営業と言っても、それぞれの会社の業態や業種によって、その業務の内容はさまざまです。英語での肩書き表記を見れば、それぞれの業種によって、営業職としての業務内容が異なっていることが一目瞭然です。広告代理店などは“アカウント”という言葉を使いますし、メーカーなどは“セールス”という言葉を使います。前者は、物を売る業務と言うよりは、顧客の会社の宣伝予算を、最大限の効果を上げるためにどのように運用していくか、ということを営業と言う立場で管理し運用していくことから、そう呼ばれているのだと思います。アカウントプランナーとか、古くはアカウントエグゼクティブなんて呼ばれていました。一方後者は、自社製品を流通経路に流し、末端の消費者に届けるための橋渡し役的な立場だと思います。さまざまな業種があるので、一概には言い切れませんが、形のある物を売り込む、ということが前提になるでしょう。また、売り込む商品としては、サービスやシステムといった、形のないものが、いまのIT化時代には特に増えています。

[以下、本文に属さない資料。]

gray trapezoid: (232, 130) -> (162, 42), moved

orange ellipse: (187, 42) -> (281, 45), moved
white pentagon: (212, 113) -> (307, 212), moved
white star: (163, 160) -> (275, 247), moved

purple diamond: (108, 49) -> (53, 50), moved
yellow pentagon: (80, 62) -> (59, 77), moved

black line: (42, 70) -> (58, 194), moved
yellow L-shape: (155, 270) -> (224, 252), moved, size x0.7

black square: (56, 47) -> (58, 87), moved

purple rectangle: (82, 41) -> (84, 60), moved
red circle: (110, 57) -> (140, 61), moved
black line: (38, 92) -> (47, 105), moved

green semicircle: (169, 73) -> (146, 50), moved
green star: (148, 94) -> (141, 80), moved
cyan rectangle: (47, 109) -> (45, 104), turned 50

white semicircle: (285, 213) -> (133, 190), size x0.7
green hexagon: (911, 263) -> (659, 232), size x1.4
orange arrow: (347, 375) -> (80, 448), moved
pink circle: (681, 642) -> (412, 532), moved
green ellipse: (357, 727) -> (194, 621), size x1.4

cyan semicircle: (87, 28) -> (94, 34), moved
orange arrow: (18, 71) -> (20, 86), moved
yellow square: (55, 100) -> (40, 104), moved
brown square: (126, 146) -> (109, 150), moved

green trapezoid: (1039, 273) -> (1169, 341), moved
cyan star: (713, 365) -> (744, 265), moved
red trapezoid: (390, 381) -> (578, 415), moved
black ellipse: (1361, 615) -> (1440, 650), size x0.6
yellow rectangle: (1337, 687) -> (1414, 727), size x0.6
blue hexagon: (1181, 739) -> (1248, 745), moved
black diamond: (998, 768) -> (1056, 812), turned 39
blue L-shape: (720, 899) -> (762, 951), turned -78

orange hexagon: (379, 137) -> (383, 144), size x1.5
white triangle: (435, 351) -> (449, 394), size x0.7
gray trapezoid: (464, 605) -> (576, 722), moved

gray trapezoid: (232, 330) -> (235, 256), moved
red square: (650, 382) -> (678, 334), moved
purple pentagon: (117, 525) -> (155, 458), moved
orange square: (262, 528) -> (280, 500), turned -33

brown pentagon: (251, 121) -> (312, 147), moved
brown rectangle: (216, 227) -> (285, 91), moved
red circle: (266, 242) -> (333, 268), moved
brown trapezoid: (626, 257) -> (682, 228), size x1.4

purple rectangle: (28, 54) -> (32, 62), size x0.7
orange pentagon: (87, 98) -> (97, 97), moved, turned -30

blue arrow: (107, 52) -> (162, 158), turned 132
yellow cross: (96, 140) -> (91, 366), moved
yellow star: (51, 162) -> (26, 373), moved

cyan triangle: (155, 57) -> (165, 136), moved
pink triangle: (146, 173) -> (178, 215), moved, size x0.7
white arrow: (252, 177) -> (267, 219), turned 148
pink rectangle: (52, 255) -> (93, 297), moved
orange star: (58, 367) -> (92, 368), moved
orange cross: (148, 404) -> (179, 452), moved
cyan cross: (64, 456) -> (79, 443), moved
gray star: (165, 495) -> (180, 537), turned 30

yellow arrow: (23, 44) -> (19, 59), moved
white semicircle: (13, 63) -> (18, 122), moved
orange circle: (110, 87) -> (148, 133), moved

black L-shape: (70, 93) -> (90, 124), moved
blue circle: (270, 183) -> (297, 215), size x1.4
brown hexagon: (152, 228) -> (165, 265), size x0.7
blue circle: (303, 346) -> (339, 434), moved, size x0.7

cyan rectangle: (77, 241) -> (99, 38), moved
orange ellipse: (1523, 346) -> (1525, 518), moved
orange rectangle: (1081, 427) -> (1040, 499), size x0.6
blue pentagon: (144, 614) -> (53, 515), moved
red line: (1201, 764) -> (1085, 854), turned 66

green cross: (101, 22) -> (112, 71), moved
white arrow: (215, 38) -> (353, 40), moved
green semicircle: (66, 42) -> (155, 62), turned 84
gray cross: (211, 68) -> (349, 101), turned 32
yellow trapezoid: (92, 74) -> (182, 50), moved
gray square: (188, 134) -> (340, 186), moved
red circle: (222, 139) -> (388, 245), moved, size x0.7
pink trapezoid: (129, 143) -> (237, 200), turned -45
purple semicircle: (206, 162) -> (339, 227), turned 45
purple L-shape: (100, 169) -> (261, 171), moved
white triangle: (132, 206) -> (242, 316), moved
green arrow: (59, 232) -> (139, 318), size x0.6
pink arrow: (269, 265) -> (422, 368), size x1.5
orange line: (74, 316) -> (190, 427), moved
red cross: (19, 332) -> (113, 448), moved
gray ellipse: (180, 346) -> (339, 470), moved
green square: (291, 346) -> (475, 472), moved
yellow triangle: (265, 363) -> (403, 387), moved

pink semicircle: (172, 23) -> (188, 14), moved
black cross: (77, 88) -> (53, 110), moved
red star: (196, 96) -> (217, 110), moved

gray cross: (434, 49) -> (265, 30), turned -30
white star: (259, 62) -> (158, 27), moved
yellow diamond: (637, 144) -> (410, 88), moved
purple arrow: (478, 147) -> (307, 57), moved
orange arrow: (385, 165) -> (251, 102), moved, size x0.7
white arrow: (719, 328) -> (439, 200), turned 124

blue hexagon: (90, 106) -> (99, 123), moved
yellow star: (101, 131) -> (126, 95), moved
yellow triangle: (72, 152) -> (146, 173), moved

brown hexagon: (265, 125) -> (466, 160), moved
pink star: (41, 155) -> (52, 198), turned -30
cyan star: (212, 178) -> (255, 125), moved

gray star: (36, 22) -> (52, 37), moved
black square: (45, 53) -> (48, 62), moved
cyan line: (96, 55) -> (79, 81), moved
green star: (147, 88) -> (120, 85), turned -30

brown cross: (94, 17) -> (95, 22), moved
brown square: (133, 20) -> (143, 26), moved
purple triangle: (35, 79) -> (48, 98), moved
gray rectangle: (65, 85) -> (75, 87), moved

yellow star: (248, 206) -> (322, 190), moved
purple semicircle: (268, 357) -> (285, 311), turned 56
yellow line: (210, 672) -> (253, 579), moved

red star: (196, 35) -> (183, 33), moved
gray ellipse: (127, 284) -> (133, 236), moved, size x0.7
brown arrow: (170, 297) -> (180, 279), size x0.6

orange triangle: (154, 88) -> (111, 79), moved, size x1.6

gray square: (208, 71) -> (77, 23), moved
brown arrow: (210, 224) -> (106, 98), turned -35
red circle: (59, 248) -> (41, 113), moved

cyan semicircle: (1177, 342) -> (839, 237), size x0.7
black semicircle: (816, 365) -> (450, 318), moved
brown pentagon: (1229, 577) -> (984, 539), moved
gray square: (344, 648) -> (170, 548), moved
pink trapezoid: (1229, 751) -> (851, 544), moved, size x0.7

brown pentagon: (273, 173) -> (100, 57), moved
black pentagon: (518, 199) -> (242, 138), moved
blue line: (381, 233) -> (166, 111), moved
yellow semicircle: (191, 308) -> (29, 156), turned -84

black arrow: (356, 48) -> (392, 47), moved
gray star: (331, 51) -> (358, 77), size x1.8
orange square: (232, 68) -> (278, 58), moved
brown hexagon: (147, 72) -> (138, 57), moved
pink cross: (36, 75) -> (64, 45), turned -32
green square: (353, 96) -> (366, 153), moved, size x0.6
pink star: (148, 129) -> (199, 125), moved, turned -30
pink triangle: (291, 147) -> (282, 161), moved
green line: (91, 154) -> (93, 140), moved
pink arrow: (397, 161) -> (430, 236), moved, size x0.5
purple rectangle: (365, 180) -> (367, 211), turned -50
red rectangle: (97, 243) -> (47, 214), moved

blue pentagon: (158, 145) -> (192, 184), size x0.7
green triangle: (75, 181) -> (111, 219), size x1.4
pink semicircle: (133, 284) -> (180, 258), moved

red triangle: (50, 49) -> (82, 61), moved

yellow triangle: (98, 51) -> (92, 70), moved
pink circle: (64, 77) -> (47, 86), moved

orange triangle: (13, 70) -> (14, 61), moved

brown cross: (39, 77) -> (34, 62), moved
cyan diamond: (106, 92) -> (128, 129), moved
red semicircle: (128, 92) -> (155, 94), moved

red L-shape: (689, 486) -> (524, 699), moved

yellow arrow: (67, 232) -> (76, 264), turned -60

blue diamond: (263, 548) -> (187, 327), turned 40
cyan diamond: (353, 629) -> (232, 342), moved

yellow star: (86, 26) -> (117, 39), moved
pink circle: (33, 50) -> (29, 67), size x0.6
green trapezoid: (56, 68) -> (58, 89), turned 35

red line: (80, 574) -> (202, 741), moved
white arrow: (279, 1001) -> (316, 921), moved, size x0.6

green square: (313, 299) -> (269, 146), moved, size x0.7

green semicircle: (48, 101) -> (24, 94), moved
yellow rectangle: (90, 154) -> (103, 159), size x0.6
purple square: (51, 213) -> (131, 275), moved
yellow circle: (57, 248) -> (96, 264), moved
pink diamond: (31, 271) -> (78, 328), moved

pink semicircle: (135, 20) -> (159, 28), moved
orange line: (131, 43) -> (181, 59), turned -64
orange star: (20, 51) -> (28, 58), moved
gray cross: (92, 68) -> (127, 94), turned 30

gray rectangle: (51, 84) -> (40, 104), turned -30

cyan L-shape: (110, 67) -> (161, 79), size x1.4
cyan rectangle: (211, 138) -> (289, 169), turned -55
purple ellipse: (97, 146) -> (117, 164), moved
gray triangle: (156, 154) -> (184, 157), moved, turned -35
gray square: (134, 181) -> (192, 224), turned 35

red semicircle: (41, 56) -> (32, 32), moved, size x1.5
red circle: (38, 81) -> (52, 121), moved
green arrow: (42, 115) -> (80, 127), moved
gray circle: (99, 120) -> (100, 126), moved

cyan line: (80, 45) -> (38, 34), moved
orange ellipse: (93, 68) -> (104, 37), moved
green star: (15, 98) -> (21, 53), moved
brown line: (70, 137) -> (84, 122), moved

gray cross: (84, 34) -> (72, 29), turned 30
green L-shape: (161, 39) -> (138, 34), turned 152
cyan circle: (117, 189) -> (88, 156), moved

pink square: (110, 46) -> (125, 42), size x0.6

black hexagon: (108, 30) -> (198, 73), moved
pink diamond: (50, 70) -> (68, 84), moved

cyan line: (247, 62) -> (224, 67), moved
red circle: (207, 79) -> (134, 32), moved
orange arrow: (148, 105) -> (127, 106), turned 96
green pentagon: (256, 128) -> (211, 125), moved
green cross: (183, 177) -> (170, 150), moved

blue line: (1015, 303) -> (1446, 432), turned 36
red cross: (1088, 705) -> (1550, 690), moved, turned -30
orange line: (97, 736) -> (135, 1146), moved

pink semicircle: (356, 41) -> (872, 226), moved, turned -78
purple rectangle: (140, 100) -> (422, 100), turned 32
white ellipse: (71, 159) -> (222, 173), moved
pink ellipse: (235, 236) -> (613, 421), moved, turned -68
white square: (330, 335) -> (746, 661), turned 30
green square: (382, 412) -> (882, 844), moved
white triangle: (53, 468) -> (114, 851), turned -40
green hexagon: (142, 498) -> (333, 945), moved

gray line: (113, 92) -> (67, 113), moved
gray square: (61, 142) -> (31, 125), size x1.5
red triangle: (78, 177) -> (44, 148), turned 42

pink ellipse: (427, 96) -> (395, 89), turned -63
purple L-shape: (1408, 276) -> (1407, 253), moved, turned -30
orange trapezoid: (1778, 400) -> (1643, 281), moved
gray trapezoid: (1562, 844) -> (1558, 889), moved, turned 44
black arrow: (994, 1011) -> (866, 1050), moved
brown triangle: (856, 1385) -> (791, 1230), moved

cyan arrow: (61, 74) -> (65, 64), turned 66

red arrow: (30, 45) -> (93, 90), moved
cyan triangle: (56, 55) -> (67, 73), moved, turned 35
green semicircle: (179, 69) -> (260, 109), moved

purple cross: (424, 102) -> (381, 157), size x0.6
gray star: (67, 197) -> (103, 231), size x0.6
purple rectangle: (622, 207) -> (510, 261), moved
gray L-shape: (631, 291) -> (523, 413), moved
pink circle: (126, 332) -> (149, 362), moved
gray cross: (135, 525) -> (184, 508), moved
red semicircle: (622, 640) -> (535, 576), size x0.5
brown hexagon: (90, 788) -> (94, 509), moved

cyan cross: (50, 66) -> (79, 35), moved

営業について一言で言えるのは、いろいろな人、会社、組織、団体などに対して、常に交渉の最前線に立つ職種である、ということでしょう。どんなに素晴らしい商品やサービス、システムを開発しても、それを売り込まなければ会社の利益とはなりません。だからこそ、営業の持つ交渉力のレベルの高さは、会社の利益を上げていくための原動力にもなる、と言っても過言ではないと思います。それは、どんな業界でも変わらないのではないでしょうか。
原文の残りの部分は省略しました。